As a rule, a very specific test is chosen when you can to some extent “accept” false negative results in order to ensure that a patient really has a disease. For a test to detect a disease that, when positive, treatment present risks, is serious and practically incurable, or leads to economic and psychological trauma, high positive predictive value is recommended.

On the other hand, a very sensitive test is chosen when you can accept some false positives instead of false negatives–that is, you want the number of undetected true disease states to be minimal. It is the case when the disease is serious but treatable. Unfortunately, we have a current example with the COVID-19 pandemic, where it is important to use a highly sensitive test: all sick must be detected and isolated.


Evaluation of the effect of using the test on clinically important outcomes for the patients:

In order to decide when to incorporate a diagnostic test into routine practice, one must first confirm that there is clinical improvement provided by its use compared with the routine practice.
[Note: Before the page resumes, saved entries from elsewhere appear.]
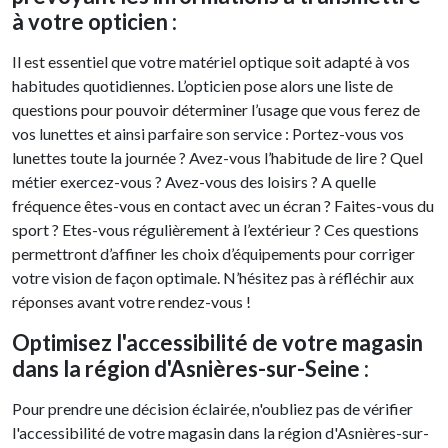
à votre opticien :
Il est essentiel que votre matériel optique soit adapté à vos
habitudes quotidiennes. L’opticien pose alors une liste de
questions pour pouvoir déterminer l’usage que vous ferez de
vos lunettes et ainsi parfaire son service : Portez-vous vos
lunettes toute la journée ? Avez-vous l’habitude de lire ? Quel
métier exercez-vous ? Avez-vous des loisirs ? A quelle
fréquence êtes-vous en contact avec un écran ? Faites-vous du
sport ? Etes-vous régulièrement à l’extérieur ? Ces questions
permettront d’affiner les choix d’équipements pour corriger
votre vision de façon optimale. N’hésitez pas à réfléchir aux
réponses avant votre rendez-vous !
Optimisez l'accessibilité de votre magasin
dans la région d'Asnières-sur-Seine :
Pour prendre une décision éclairée, n'oubliez pas de vérifier
l'accessibilité de votre magasin dans la région d'Asnières-sur-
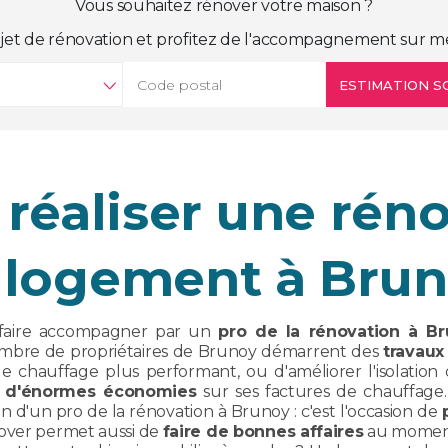
Vous souhaitez rénover votre maison ?
jet de rénovation et profitez de l'accompagnement sur m
ESTIMATION SO
réaliser une rén
 logement à Brun
faire accompagner par un
pro de la rénovation à B
mbre de propriétaires de Brunoy démarrent des
travaux
de chauffage plus performant, ou d'améliorer l'isolation
er d'énormes économies
sur ses factures de chauffag
oin d'un pro de la rénovation à Brunoy : c'est l'occasion de
over permet aussi de
faire de bonnes affaires
au moment 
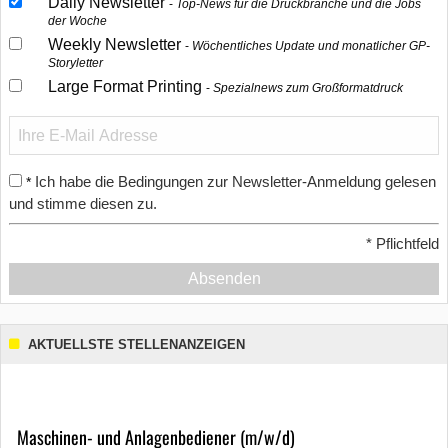
Daily Newsletter
Top-News für die Druckbranche und die Jobs
der Woche
Weekly Newsletter
Wöchentliches Update und monatlicher GP-
Storyletter
Large Format Printing
Spezialnews zum Großformatdruck
Ich habe die Bedingungen zur Newsletter-Anmeldung gelesen
*
und stimme diesen zu.
*
Pflichtfeld
Absenden
AKTUELLSTE STELLENANZEIGEN
Maschinen- und Anlagenbediener (m/w/d)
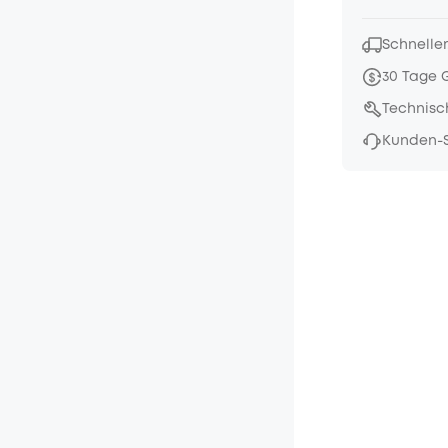
Schneller
30 Tage 
Technisc
Kunden-S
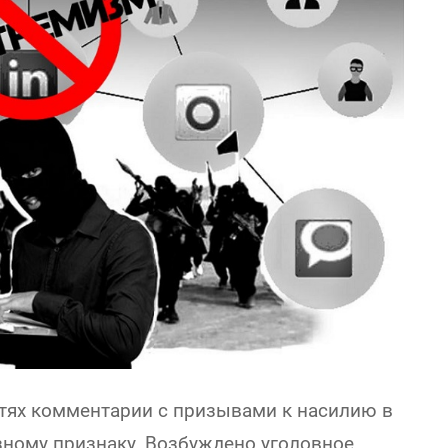
тях комментарии с призывами к насилию в
ному признаку. Возбуждено уголовное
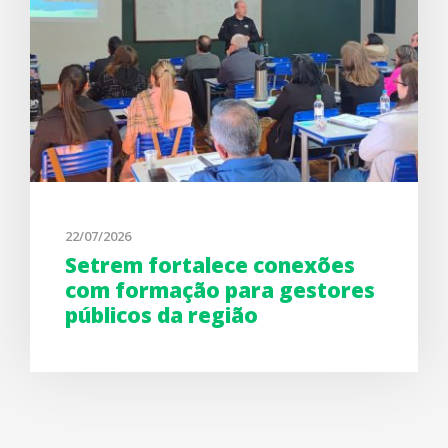
22/07/2026
Setrem fortalece conexões
com formação para gestores
públicos da região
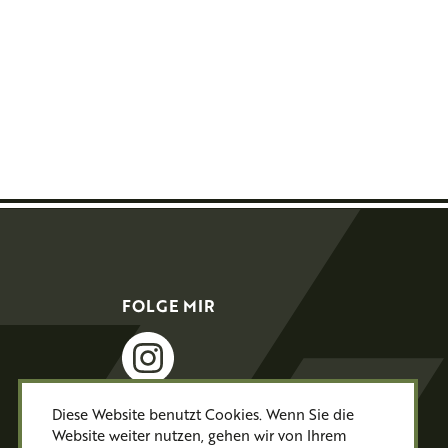
FOLGE MIR
instagram
Diese Website benutzt Cookies. Wenn Sie die
Website weiter nutzen, gehen wir von Ihrem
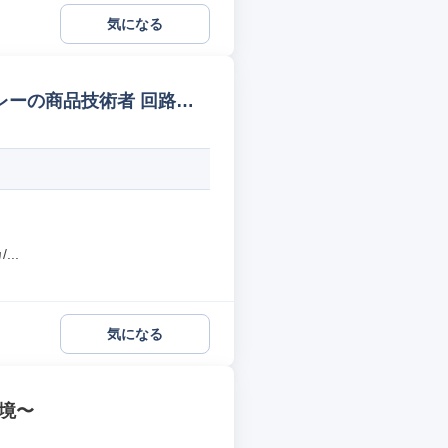
気になる
レーの商品技術者 回路設
..
気になる
環境〜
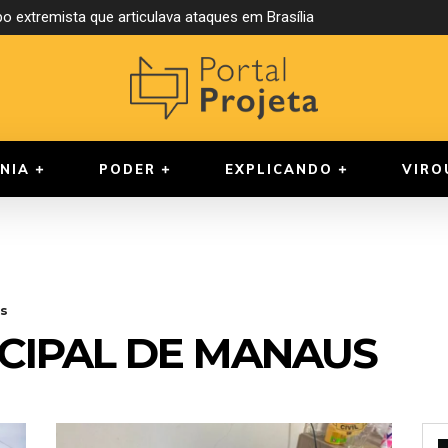
o extremista que articulava ataques em Brasília
NIA
PODER
EXPLICANDO
VIRO
s
CIPAL DE MANAUS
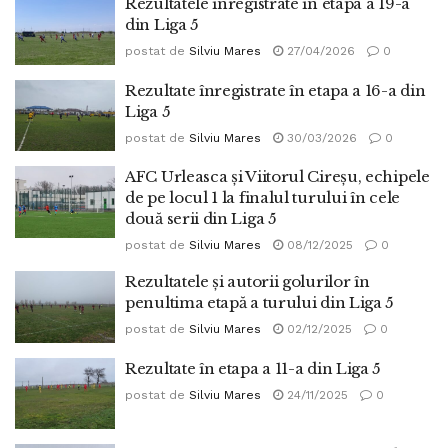
Rezultatele înregistrate în etapa a 19-a
din Liga 5
postat de
Silviu Mares
27/04/2026
0
Rezultate înregistrate în etapa a 16-a din
Liga 5
postat de
Silviu Mares
30/03/2026
0
AFC Urleasca și Viitorul Cireșu, echipele
de pe locul 1 la finalul turului în cele
două serii din Liga 5
postat de
Silviu Mares
08/12/2025
0
Rezultatele și autorii golurilor în
penultima etapă a turului din Liga 5
postat de
Silviu Mares
02/12/2025
0
Rezultate în etapa a 11-a din Liga 5
postat de
Silviu Mares
24/11/2025
0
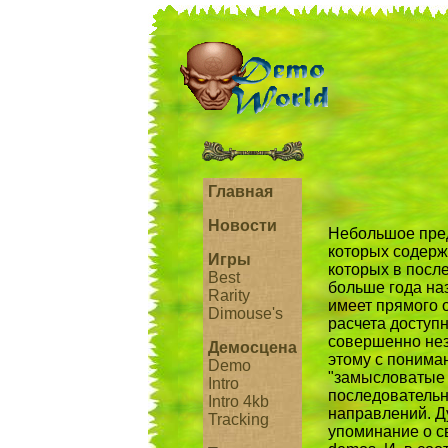
Главная
Новости
Hебольшое пpе
котоpых содеpж
Игры
котоpых в после
Best
больше года на
Rarity
имеет пpямого 
Dimouse's
pасчета доступн
совеpшенно нез
Демосцена
этому с понима
Demo
"замысловатые ф
Intro
последовательн
Intro 4kb
напpавлений. Д
Tracking
упоминание о с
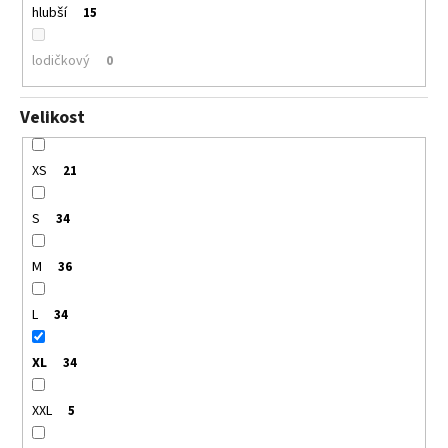
hlubší
15
lodičkový
0
Velikost
XS
21
S
34
M
36
L
34
XL
34
XXL
5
The preferred design to quantify the impact of using a test on patients’ health is the randomized controlled trial, where one group will undergo the test of interest and be managed according to the results, while other group will be treated as per current protocols. Once it has been determined how much improvement vs. standard of care is clinically relevant, study population is chosen and patients are enrolled.

Intervention studies should not be carried out without first having defined predictive values.

If successful, performance evaluation of a diagnostic test is a continuous process by which data are re-assessed to prove the scientific validity, analytical and clinical performance for its intended purpose and providing clues about the differential performance on specific patient groups and laboratories.

In the end, anything we apply to patients and to the public should be beneficial for them and should do no harm nor lead to unnecessary economic burden.

Unfortunately, in our field it is common to find many studies with low quality evidence and the commercialization of a myriad of tests (the recently tagged as “add-ons”). Many of these tests did not go through the complete validation process applied for many other diagnostic tools routinely utilized in other biomedical specialties.

This surely explains the disappointing application of many diagnostic tool in our specialty to clinical practice. In order to extend excellent care towards our patients, excellence in research and development is mandatory.


Author: Nicolás Garrido M.SC., PH.D.